Recently, carbon-neutral solutions have been created to ensure that NFTs are more environmentally conscious.

With a new intention to create environmentally friendly NFTs, the future of NFTs looks bright.

The NFT Bubble popped!

Late in 2021, the NFT boom was in full swing. Unless you have been avoiding the news, social media, and maybe the internet, many people would have come across these three strange letters in 2021 since it was the word of the year.

The NFT industry, which was hardly a prominent subject between the end of 2021 and the beginning of 2022, has exploded to a valuation of $22 billion, a rise of more than 22,000 % between December 2020 and December 2021. NFT markets like OpenSea, Foundation, super rare, and others have increased volume as celebrities, inventors, and people worldwide compete to mint the newest JPEG or PNG file into the blockchain.

When you search for the #NFT hashtag on social media, hundreds of posts appear every hour, the majority of which fall into one of three categories:

  • Informing customers about sales (private and public)

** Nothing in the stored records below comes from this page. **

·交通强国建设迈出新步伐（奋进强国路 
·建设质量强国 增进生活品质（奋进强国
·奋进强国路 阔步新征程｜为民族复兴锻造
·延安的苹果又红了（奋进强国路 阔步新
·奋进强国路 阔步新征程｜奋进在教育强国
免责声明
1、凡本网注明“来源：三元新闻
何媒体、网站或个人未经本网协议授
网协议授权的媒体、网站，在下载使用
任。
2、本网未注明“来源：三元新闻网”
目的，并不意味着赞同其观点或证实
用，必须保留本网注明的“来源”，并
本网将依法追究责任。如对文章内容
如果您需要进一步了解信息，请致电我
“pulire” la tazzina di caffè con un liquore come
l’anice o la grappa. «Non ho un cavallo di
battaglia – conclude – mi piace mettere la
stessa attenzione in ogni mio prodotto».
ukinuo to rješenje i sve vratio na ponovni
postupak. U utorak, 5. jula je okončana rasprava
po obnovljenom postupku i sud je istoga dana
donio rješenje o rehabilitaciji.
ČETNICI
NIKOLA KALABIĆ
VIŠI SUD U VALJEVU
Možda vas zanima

  • Requesting that users sign up for whitelists and airdrops.

  • Notifying the public about giveaways.

New projects are constantly minting 10,000 NFTs – with no unique pictures associated with the token. The NFT is distinct in that it frequently has a creature or object styled in 10,000 various designs, colors, or backgrounds.

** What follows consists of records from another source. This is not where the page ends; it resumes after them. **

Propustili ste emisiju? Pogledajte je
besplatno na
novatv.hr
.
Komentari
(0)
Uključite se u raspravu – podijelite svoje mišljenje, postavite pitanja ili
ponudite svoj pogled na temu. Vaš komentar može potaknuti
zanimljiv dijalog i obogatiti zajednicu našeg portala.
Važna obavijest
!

However, people continue to tweet, retweet, sign up for, and purchase NFTs from all backgrounds, furthering the story that NFTs have some worth.

And this is the bubble.

What Makes NFTs Valuable?

NFTs are data representations on the blockchain. As a result, it is critical to comprehend what, if anything, this data represents. Binance has published an excellent piece outlining a broad methodology for determining the worth of an NFT.

The company says that the three most important variables to examine when determining the objective value of an NFT are rarity, utility, and tangibility.

  • Rarity

The rarity of anything in the world is frequently used to define its value. Unfortunately, many NFT projects have used this concept to convince customers that the idea of "unique" applies to every NFT they issue. While theoretically true, its rarity is far from comparable to a wild panda. Instead, the rare definition excludes the general public's level of interest in the issue. Wild pandas are valued now because the world, for the most part, enjoys how nice they are, and they are highly marketable to the zoos and governments that help keep them safe. In addition, the vast majority of NFT work produced today has little to no ideology put behind it.

  • Utility

The utility of an object is determined by how useful it is in the real world or the digital world.

NFTs can give functionality in the NFT universe by unlocking different in-game features or accessing content (e.g., holders of an NFT may have access to online content that is not available for non-holders).

NFTs can give functionality in the NFT universe by unlocking different in-game features or accessing content (e.g., holders of an NFT may have access to online content that is not available for non-holders).

Moreover, like with other NFTs designed primarily to generate profits, many claims to be helpful. However, a detailed examination will reveal that many projects are doing things in the wrong order by releasing the NFT first and then determining what it may be used for afterward.

  • Tangibility

NFTs are unique and may represent anything in the physical or digital world. In this manner, NFT issuers can link the digital asset to a real-world or digital item.

Many NFTs released now do not have this link. These assets rely on their uniqueness to attract the attention of their intended audience. In general, holding the NFT does not imply rights to anything else.

On a final note, A slowdown or pullback in all actual economies will undoubtedly impact digital economies, with those digital assets with unstable foundations bearing the bulk of the impact. It may be a good moment for individuals who only buy NFTs to assess their portfolios.

Indeed, there is a potential argument that rising inflation may cause individuals to invest money into Bitcoin. Nonetheless, history has not yet demonstrated that this is happening, and we will have to wait and watch if this deflationary asset triumphs in a real-world economic collapse.